<<<<

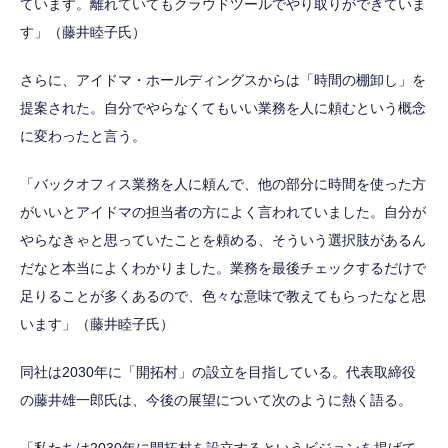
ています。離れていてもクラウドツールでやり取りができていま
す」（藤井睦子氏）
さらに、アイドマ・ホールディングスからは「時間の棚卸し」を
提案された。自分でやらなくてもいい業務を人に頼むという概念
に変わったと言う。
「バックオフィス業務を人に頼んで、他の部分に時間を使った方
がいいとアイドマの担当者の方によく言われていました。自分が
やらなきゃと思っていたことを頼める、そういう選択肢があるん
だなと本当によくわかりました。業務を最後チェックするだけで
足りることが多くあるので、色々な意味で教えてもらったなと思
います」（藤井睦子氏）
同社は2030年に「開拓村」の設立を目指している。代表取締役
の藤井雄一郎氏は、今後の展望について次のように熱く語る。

>>>>
<<<<

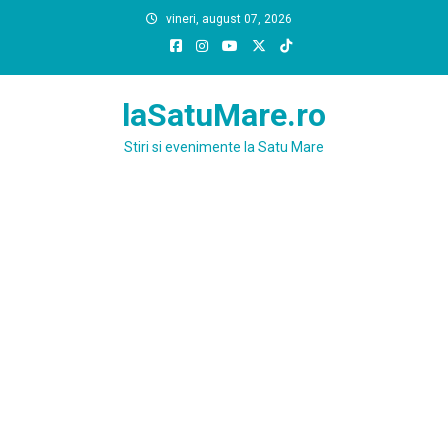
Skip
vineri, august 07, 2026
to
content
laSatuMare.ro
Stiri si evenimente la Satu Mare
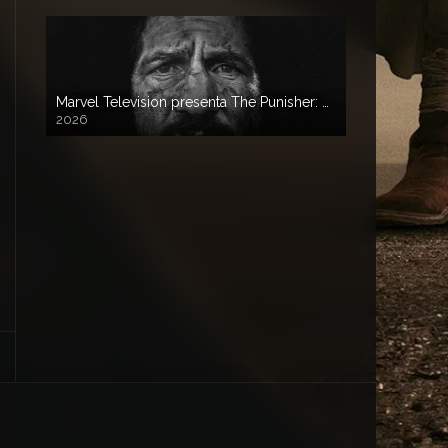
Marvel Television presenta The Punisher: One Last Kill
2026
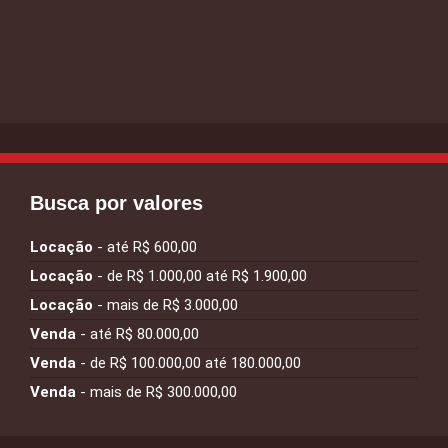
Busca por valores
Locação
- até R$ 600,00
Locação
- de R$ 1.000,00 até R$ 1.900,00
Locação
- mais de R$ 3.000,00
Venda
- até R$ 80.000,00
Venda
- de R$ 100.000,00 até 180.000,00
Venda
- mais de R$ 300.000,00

>>>>

The range runs from the line above containing "- até R$ 80.000,00" to the line containing "- mais de R$ 300.000,00", inclusive. Restate those lines word for word and no others.

COMPLETED EXERCISE:
- até R$ 80.000,00
Venda
- de R$ 100.000,00 até 180.000,00
Venda
- mais de R$ 300.000,00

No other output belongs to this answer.